Segment Start: DATA SHOWN

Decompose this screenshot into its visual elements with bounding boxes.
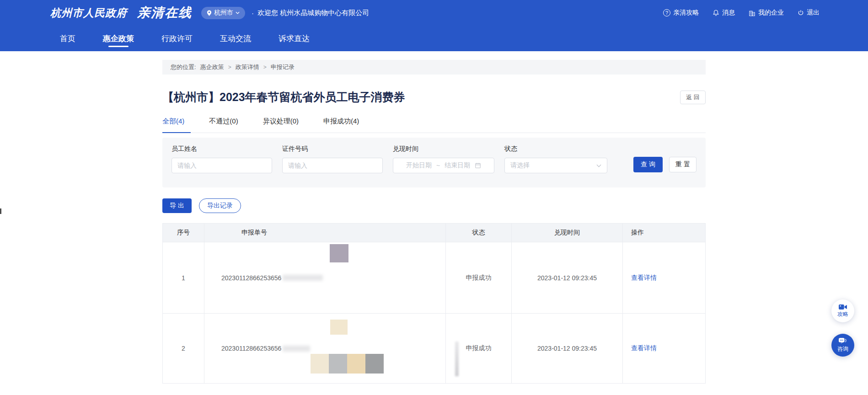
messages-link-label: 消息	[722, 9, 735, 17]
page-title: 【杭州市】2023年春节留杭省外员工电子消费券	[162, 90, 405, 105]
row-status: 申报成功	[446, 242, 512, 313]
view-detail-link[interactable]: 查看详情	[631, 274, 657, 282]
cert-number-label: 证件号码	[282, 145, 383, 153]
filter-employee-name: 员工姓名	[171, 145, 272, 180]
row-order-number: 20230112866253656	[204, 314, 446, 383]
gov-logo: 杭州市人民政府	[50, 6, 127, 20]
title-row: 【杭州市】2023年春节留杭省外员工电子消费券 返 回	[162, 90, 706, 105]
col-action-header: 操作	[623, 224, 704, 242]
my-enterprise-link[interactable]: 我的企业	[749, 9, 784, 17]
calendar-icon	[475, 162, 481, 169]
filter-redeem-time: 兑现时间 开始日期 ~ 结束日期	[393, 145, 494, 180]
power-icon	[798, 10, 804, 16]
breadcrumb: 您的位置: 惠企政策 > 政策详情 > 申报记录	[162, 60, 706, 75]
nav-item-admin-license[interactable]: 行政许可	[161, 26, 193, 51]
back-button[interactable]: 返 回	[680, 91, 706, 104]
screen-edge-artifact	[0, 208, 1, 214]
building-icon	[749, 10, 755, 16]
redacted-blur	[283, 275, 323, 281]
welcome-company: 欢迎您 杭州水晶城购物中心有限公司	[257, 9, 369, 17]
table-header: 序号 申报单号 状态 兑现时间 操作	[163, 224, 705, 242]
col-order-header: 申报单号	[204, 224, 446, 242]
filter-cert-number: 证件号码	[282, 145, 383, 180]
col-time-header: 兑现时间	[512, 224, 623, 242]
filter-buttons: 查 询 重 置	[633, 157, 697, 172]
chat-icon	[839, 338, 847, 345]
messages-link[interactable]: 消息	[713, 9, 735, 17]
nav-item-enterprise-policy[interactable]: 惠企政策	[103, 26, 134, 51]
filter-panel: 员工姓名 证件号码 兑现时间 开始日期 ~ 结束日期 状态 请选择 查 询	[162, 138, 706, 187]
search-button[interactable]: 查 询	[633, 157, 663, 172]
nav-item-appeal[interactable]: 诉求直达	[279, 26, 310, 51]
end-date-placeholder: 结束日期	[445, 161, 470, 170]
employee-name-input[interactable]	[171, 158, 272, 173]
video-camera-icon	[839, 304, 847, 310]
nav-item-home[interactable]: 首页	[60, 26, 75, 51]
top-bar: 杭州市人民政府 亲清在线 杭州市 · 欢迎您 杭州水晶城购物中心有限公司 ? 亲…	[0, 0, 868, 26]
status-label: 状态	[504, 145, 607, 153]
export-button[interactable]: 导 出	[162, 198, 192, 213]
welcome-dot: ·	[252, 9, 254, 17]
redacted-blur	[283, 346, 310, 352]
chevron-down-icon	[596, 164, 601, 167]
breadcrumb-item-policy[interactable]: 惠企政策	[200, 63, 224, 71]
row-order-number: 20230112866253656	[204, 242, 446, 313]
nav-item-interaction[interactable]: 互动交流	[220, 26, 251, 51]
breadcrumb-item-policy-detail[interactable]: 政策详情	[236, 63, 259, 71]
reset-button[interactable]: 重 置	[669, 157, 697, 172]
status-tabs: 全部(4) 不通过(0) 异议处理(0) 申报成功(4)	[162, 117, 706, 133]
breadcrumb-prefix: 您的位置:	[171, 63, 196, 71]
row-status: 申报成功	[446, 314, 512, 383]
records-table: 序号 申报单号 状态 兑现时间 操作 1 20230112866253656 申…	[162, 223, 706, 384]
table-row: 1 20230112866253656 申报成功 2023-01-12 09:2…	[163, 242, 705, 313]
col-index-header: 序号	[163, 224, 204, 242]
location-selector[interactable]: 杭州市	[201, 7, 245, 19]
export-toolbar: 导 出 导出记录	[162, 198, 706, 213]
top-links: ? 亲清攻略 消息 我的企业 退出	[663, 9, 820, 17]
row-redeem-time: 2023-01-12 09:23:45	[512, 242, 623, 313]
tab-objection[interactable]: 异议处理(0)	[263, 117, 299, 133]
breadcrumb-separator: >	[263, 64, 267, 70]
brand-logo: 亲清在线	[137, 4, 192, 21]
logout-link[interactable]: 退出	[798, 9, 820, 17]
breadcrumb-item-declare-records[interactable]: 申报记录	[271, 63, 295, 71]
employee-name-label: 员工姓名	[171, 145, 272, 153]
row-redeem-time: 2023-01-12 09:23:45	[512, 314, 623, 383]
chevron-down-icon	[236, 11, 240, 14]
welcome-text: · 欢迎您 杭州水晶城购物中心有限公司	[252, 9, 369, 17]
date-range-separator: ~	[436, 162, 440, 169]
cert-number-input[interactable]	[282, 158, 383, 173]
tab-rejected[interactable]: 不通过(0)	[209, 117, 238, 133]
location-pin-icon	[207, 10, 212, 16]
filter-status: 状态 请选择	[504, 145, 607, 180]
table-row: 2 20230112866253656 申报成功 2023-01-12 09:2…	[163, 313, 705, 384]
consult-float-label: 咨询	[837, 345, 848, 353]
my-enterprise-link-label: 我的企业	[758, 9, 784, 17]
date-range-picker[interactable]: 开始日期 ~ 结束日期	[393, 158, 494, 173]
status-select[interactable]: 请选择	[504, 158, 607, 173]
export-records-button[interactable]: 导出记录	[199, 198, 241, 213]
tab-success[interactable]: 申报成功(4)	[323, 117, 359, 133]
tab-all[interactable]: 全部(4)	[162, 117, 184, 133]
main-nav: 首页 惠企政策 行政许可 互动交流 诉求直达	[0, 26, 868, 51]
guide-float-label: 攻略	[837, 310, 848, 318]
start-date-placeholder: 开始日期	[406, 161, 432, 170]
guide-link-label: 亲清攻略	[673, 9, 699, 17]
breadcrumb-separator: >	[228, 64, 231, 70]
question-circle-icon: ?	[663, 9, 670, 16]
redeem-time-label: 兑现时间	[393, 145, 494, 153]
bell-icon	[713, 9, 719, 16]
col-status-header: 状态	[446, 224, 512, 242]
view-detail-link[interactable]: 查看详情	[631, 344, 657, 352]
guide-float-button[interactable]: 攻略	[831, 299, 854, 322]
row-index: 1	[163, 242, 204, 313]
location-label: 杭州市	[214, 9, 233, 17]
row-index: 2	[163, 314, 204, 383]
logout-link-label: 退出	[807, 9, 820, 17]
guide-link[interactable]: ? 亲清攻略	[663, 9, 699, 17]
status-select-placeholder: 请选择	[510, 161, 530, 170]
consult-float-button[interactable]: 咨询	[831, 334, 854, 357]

Segment End: DATA SHOWN

TASK INSTRUCTIONS> Quote the records above exactly, leaving out any pictures.

TASK SOLUTION>
Decompose this screenshot into its visual elements with bounding boxes.
messages-link-label: 消息	[722, 9, 735, 17]
page-title: 【杭州市】2023年春节留杭省外员工电子消费券	[162, 90, 405, 105]
row-status: 申报成功	[446, 242, 512, 313]
view-detail-link[interactable]: 查看详情	[631, 274, 657, 282]
cert-number-label: 证件号码	[282, 145, 383, 153]
filter-employee-name: 员工姓名	[171, 145, 272, 180]
row-order-number: 20230112866253656	[204, 314, 446, 383]
gov-logo: 杭州市人民政府	[50, 6, 127, 20]
title-row: 【杭州市】2023年春节留杭省外员工电子消费券 返 回	[162, 90, 706, 105]
col-action-header: 操作	[623, 224, 704, 242]
my-enterprise-link[interactable]: 我的企业	[749, 9, 784, 17]
calendar-icon	[475, 162, 481, 169]
filter-redeem-time: 兑现时间 开始日期 ~ 结束日期	[393, 145, 494, 180]
power-icon	[798, 10, 804, 16]
breadcrumb: 您的位置: 惠企政策 > 政策详情 > 申报记录	[162, 60, 706, 75]
nav-item-admin-license[interactable]: 行政许可	[161, 26, 193, 51]
back-button[interactable]: 返 回	[680, 91, 706, 104]
screen-edge-artifact	[0, 208, 1, 214]
building-icon	[749, 10, 755, 16]
redacted-blur	[283, 275, 323, 281]
welcome-company: 欢迎您 杭州水晶城购物中心有限公司	[257, 9, 369, 17]
table-header: 序号 申报单号 状态 兑现时间 操作	[163, 224, 705, 242]
col-order-header: 申报单号	[204, 224, 446, 242]
filter-cert-number: 证件号码	[282, 145, 383, 180]
col-time-header: 兑现时间	[512, 224, 623, 242]
filter-buttons: 查 询 重 置	[633, 157, 697, 172]
chat-icon	[839, 338, 847, 345]
messages-link[interactable]: 消息	[713, 9, 735, 17]
nav-item-enterprise-policy[interactable]: 惠企政策	[103, 26, 134, 51]
filter-panel: 员工姓名 证件号码 兑现时间 开始日期 ~ 结束日期 状态 请选择 查 询	[162, 138, 706, 187]
search-button[interactable]: 查 询	[633, 157, 663, 172]
nav-item-appeal[interactable]: 诉求直达	[279, 26, 310, 51]
end-date-placeholder: 结束日期	[445, 161, 470, 170]
employee-name-input[interactable]	[171, 158, 272, 173]
video-camera-icon	[839, 304, 847, 310]
nav-item-home[interactable]: 首页	[60, 26, 75, 51]
top-bar: 杭州市人民政府 亲清在线 杭州市 · 欢迎您 杭州水晶城购物中心有限公司 ? 亲…	[0, 0, 868, 26]
status-label: 状态	[504, 145, 607, 153]
export-button[interactable]: 导 出	[162, 198, 192, 213]
welcome-dot: ·	[252, 9, 254, 17]
redacted-blur	[283, 346, 310, 352]
chevron-down-icon	[596, 164, 601, 167]
breadcrumb-item-policy[interactable]: 惠企政策	[200, 63, 224, 71]
row-order-number: 20230112866253656	[204, 242, 446, 313]
nav-item-interaction[interactable]: 互动交流	[220, 26, 251, 51]
breadcrumb-item-policy-detail[interactable]: 政策详情	[236, 63, 259, 71]
reset-button[interactable]: 重 置	[669, 157, 697, 172]
status-tabs: 全部(4) 不通过(0) 异议处理(0) 申报成功(4)	[162, 117, 706, 133]
breadcrumb-prefix: 您的位置:	[171, 63, 196, 71]
row-status: 申报成功	[446, 314, 512, 383]
records-table: 序号 申报单号 状态 兑现时间 操作 1 20230112866253656 申…	[162, 223, 706, 384]
table-row: 1 20230112866253656 申报成功 2023-01-12 09:2…	[163, 242, 705, 313]
col-index-header: 序号	[163, 224, 204, 242]
location-selector[interactable]: 杭州市	[201, 7, 245, 19]
export-toolbar: 导 出 导出记录	[162, 198, 706, 213]
top-links: ? 亲清攻略 消息 我的企业 退出	[663, 9, 820, 17]
row-redeem-time: 2023-01-12 09:23:45	[512, 242, 623, 313]
tab-objection[interactable]: 异议处理(0)	[263, 117, 299, 133]
breadcrumb-separator: >	[263, 64, 267, 70]
brand-logo: 亲清在线	[137, 4, 192, 21]
logout-link[interactable]: 退出	[798, 9, 820, 17]
breadcrumb-item-declare-records[interactable]: 申报记录	[271, 63, 295, 71]
employee-name-label: 员工姓名	[171, 145, 272, 153]
row-redeem-time: 2023-01-12 09:23:45	[512, 314, 623, 383]
chevron-down-icon	[236, 11, 240, 14]
welcome-text: · 欢迎您 杭州水晶城购物中心有限公司	[252, 9, 369, 17]
date-range-separator: ~	[436, 162, 440, 169]
cert-number-input[interactable]	[282, 158, 383, 173]
tab-rejected[interactable]: 不通过(0)	[209, 117, 238, 133]
location-pin-icon	[207, 10, 212, 16]
filter-status: 状态 请选择	[504, 145, 607, 180]
table-row: 2 20230112866253656 申报成功 2023-01-12 09:2…	[163, 313, 705, 384]
consult-float-label: 咨询	[837, 345, 848, 353]
my-enterprise-link-label: 我的企业	[758, 9, 784, 17]
date-range-picker[interactable]: 开始日期 ~ 结束日期	[393, 158, 494, 173]
status-select[interactable]: 请选择	[504, 158, 607, 173]
export-records-button[interactable]: 导出记录	[199, 198, 241, 213]
tab-success[interactable]: 申报成功(4)	[323, 117, 359, 133]
tab-all[interactable]: 全部(4)	[162, 117, 184, 133]
main-nav: 首页 惠企政策 行政许可 互动交流 诉求直达	[0, 26, 868, 51]
guide-float-label: 攻略	[837, 310, 848, 318]
start-date-placeholder: 开始日期	[406, 161, 432, 170]
guide-link-label: 亲清攻略	[673, 9, 699, 17]
breadcrumb-separator: >	[228, 64, 231, 70]
question-circle-icon: ?	[663, 9, 670, 16]
redeem-time-label: 兑现时间	[393, 145, 494, 153]
bell-icon	[713, 9, 719, 16]
col-status-header: 状态	[446, 224, 512, 242]
view-detail-link[interactable]: 查看详情	[631, 344, 657, 352]
guide-float-button[interactable]: 攻略	[831, 299, 854, 322]
row-index: 1	[163, 242, 204, 313]
location-label: 杭州市	[214, 9, 233, 17]
row-index: 2	[163, 314, 204, 383]
logout-link-label: 退出	[807, 9, 820, 17]
guide-link[interactable]: ? 亲清攻略	[663, 9, 699, 17]
status-select-placeholder: 请选择	[510, 161, 530, 170]
consult-float-button[interactable]: 咨询	[831, 334, 854, 357]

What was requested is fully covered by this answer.